* Work item
Reproduce, without any change, the span of lines from the opening of the records below to the line containing "The height and width of the screenshot is (1478, 1280).", inclusive.
Dataset section start
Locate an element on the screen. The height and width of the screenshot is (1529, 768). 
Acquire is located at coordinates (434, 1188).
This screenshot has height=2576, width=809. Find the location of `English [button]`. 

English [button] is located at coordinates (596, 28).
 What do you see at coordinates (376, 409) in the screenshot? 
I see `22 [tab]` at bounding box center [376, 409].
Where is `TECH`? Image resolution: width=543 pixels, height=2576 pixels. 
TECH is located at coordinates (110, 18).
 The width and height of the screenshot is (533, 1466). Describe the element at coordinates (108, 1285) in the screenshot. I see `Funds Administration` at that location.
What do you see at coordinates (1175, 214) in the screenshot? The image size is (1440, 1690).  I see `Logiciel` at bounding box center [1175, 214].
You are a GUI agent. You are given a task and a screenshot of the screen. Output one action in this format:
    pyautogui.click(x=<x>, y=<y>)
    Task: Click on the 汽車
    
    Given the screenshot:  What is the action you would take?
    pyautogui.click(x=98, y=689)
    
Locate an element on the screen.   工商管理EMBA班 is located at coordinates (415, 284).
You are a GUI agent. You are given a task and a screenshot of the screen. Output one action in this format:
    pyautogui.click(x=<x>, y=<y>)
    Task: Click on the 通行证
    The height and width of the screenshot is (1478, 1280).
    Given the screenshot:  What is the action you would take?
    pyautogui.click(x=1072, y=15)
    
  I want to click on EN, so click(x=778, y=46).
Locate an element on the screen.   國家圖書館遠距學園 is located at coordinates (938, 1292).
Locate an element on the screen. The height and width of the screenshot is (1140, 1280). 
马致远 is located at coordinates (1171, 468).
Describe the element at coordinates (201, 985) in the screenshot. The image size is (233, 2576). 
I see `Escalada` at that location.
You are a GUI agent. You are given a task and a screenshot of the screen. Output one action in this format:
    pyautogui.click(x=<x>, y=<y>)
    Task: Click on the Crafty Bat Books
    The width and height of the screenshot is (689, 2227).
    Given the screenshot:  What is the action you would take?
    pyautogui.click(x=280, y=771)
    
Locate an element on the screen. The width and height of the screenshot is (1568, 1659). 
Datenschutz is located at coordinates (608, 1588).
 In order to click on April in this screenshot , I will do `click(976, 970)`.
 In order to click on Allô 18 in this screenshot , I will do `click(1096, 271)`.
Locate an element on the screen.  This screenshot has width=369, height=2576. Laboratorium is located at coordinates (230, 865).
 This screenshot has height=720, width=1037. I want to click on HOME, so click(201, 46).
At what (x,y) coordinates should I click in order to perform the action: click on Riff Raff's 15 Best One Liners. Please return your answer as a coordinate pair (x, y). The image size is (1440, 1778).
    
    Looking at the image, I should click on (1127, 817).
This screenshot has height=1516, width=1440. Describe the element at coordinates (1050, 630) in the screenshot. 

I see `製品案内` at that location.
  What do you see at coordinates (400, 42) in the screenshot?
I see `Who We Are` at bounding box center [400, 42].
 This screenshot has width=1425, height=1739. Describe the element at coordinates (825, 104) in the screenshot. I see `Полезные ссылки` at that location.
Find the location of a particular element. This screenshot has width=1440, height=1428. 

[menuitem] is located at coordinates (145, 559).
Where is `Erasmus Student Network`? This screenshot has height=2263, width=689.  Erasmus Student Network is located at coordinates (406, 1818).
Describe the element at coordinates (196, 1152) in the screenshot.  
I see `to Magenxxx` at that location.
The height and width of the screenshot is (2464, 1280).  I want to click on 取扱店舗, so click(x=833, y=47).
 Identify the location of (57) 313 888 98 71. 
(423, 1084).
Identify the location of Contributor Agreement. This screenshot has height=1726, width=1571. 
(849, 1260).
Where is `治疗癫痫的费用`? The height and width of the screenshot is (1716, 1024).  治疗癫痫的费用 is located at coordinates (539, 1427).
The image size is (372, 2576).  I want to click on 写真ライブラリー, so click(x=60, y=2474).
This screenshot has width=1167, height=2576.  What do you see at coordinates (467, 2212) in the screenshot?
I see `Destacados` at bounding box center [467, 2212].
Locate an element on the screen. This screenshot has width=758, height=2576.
Dataset section end
* Solution to this task
Locate an element on the screen. The height and width of the screenshot is (1529, 768). 
Acquire is located at coordinates (434, 1188).
This screenshot has height=2576, width=809. Find the location of `English [button]`. 

English [button] is located at coordinates (596, 28).
 What do you see at coordinates (376, 409) in the screenshot? 
I see `22 [tab]` at bounding box center [376, 409].
Where is `TECH`? Image resolution: width=543 pixels, height=2576 pixels. 
TECH is located at coordinates (110, 18).
 The width and height of the screenshot is (533, 1466). Describe the element at coordinates (108, 1285) in the screenshot. I see `Funds Administration` at that location.
What do you see at coordinates (1175, 214) in the screenshot? The image size is (1440, 1690).  I see `Logiciel` at bounding box center [1175, 214].
You are a GUI agent. You are given a task and a screenshot of the screen. Output one action in this format:
    pyautogui.click(x=<x>, y=<y>)
    Task: Click on the 汽車
    
    Given the screenshot:  What is the action you would take?
    pyautogui.click(x=98, y=689)
    
Locate an element on the screen.   工商管理EMBA班 is located at coordinates (415, 284).
You are a GUI agent. You are given a task and a screenshot of the screen. Output one action in this format:
    pyautogui.click(x=<x>, y=<y>)
    Task: Click on the 通行证
    The height and width of the screenshot is (1478, 1280).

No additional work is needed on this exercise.